DATA EXTRACT |
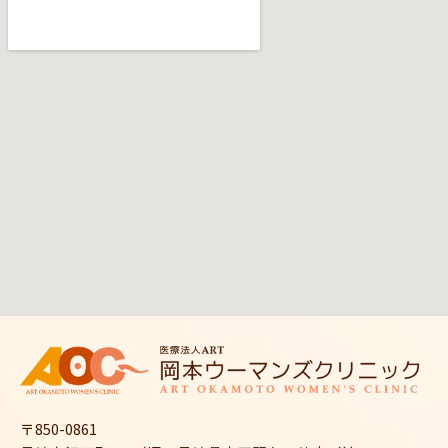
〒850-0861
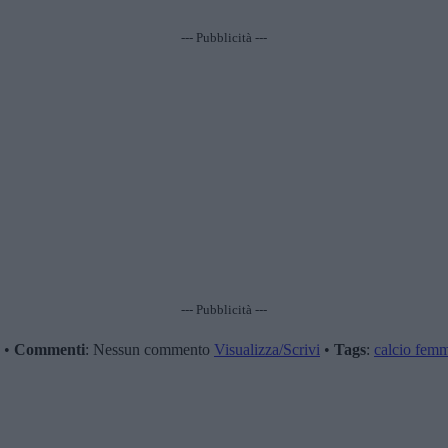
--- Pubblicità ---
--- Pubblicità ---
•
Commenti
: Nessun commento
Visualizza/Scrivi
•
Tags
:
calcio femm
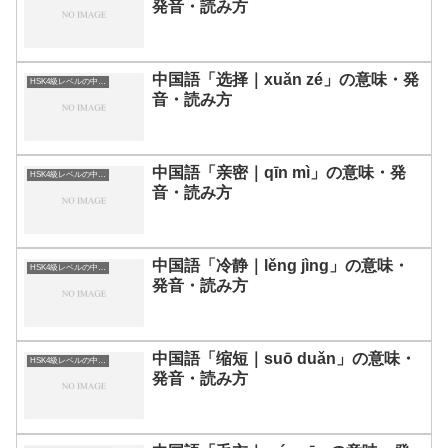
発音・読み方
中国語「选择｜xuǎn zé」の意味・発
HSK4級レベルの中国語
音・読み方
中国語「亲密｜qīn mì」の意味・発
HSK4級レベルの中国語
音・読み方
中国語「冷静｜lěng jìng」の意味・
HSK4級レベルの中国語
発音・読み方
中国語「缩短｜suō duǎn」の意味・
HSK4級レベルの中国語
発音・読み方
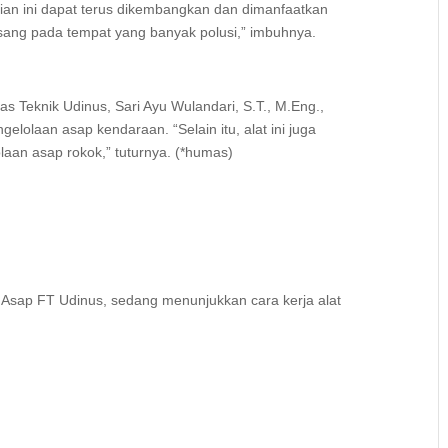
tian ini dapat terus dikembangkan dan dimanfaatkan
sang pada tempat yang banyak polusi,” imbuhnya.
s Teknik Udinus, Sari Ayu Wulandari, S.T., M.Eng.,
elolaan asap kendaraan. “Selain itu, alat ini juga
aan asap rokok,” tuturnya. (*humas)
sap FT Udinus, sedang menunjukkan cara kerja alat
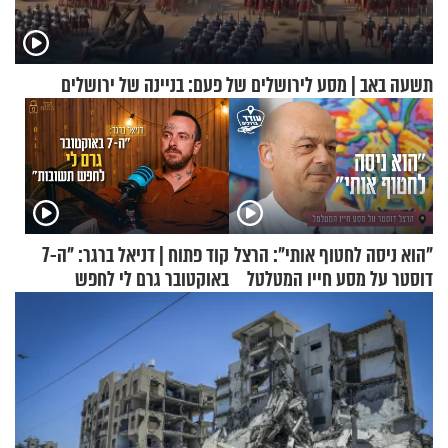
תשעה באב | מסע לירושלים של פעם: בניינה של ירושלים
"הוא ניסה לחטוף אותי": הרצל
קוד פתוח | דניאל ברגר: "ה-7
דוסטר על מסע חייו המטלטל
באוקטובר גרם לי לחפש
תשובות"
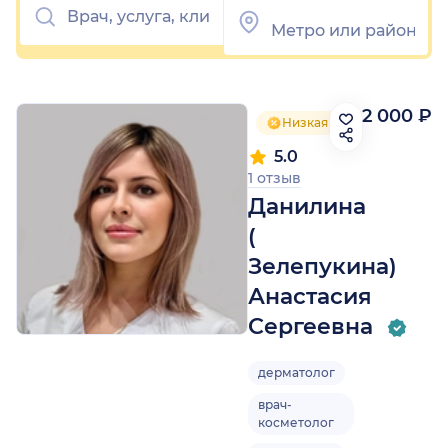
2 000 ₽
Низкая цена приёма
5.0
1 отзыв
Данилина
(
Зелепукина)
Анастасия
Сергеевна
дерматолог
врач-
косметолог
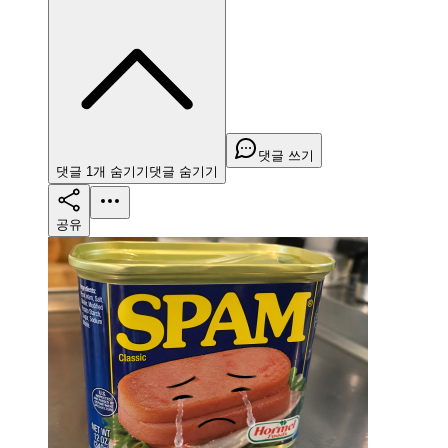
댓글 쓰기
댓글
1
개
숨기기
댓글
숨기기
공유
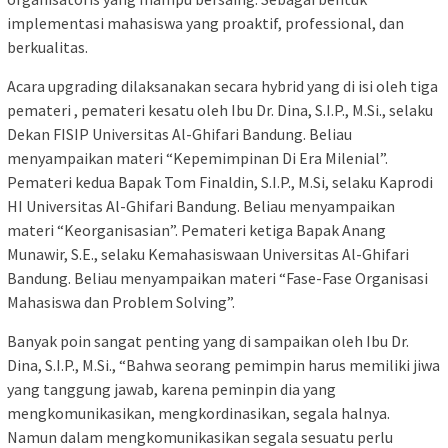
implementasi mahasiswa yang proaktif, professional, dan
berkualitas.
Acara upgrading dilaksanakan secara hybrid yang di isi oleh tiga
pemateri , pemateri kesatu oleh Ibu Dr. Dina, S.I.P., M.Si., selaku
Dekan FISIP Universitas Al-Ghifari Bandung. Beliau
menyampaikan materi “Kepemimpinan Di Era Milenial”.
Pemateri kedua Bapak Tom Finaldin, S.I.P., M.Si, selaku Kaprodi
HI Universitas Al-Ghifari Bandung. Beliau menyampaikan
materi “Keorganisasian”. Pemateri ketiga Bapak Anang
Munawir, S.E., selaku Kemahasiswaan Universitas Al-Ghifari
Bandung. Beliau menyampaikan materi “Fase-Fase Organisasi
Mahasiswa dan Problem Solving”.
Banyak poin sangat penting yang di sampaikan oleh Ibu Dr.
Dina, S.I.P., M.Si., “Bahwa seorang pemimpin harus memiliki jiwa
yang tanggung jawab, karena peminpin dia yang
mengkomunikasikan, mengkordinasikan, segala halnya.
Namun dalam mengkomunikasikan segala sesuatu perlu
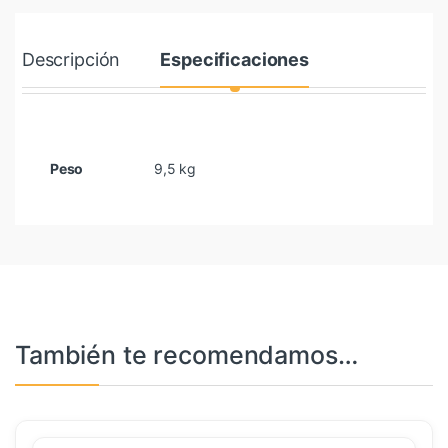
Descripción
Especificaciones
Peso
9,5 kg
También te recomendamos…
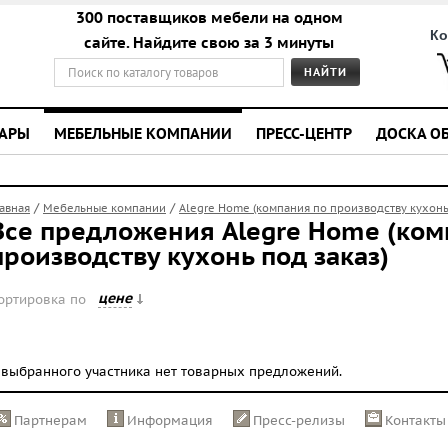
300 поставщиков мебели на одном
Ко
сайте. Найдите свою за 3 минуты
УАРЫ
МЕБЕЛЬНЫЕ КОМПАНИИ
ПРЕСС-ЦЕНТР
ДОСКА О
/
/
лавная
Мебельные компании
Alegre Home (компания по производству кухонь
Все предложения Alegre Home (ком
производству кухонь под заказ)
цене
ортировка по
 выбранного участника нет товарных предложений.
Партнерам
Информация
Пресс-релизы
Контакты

* * *

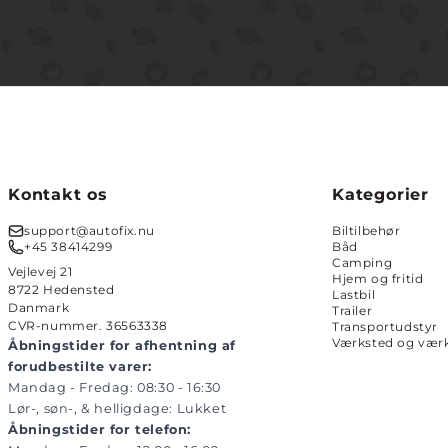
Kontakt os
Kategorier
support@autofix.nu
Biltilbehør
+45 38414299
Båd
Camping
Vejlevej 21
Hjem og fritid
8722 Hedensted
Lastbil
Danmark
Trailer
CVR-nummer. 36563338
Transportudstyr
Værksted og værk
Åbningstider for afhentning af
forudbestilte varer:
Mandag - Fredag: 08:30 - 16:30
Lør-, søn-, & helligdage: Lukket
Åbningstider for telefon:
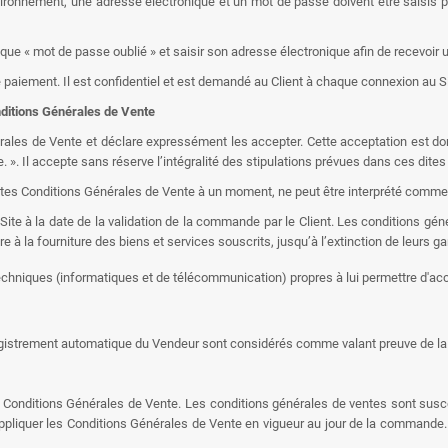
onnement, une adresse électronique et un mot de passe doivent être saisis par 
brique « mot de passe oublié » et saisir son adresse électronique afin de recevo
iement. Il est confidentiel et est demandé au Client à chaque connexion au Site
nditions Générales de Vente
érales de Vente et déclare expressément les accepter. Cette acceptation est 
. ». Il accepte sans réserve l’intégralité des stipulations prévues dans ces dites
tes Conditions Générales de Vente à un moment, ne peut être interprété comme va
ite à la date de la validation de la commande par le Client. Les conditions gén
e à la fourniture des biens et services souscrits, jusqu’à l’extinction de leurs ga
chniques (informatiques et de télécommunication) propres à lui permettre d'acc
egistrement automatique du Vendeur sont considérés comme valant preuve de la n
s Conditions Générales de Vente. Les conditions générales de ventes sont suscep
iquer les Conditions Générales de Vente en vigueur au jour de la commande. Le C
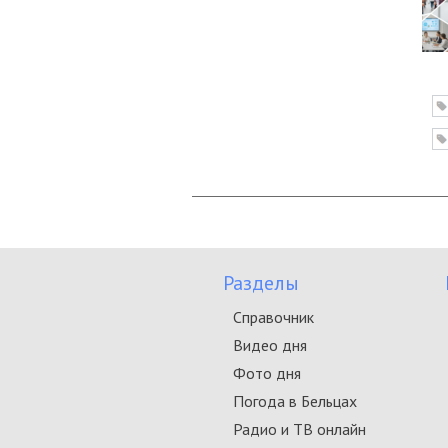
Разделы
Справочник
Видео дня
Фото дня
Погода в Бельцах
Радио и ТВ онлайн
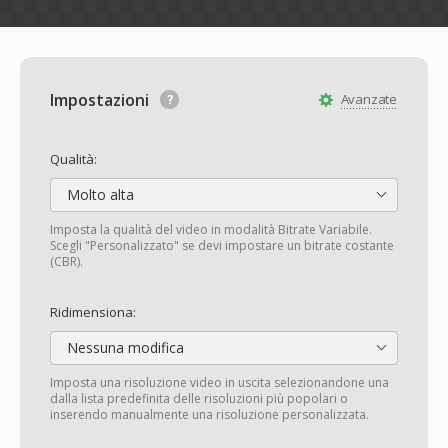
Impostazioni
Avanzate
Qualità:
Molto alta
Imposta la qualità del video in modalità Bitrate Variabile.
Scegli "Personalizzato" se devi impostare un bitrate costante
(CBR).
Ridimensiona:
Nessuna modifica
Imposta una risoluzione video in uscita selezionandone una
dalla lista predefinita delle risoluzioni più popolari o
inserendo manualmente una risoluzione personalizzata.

EXERCISE REQUIREMENTS |
Go through the records. Copy each line where "électronique" appears.

COMPLETED EXERCISE |
onnement, une adresse électronique et un mot de passe doivent être saisis par 
brique « mot de passe oublié » et saisir son adresse électronique afin de recevo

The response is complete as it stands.